**What you should do**
Each line holding the word "students" must appear in the answer, copied from the entries.

**Information shown**
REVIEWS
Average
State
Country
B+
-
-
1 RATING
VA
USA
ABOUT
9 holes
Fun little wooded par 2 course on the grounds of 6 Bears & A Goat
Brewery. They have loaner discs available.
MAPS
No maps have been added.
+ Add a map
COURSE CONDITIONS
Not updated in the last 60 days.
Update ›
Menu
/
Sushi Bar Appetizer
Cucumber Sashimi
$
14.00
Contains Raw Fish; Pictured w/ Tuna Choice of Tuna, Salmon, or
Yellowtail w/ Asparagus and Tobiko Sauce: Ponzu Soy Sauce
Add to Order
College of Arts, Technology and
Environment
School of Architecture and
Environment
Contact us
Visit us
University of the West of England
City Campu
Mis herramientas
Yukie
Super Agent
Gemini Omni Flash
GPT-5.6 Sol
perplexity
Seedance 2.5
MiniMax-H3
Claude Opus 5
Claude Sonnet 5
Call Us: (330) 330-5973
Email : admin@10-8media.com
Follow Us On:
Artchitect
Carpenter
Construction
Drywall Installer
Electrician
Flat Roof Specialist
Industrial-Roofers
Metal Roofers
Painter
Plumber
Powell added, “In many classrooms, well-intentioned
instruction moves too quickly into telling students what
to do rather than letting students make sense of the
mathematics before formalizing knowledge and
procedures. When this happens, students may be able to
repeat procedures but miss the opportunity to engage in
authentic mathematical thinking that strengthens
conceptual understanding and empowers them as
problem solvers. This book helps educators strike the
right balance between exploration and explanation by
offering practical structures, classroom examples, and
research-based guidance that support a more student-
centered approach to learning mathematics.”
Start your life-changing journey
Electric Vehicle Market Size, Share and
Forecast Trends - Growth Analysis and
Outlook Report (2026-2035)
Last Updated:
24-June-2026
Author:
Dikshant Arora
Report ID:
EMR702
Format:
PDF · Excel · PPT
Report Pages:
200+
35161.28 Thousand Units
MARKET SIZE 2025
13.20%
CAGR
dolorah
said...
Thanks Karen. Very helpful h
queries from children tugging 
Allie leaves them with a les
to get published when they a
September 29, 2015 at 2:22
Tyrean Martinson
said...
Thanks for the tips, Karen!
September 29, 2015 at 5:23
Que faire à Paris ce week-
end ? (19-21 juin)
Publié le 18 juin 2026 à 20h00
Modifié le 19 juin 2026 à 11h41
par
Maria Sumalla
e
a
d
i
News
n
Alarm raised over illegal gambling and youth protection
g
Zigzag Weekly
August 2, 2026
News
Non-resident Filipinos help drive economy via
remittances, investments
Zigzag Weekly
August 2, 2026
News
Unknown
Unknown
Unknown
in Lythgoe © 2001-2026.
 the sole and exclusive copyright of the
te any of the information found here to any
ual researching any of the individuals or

**Result**
instruction moves too quickly into telling students what
to do rather than letting students make sense of the
procedures. When this happens, students may be able to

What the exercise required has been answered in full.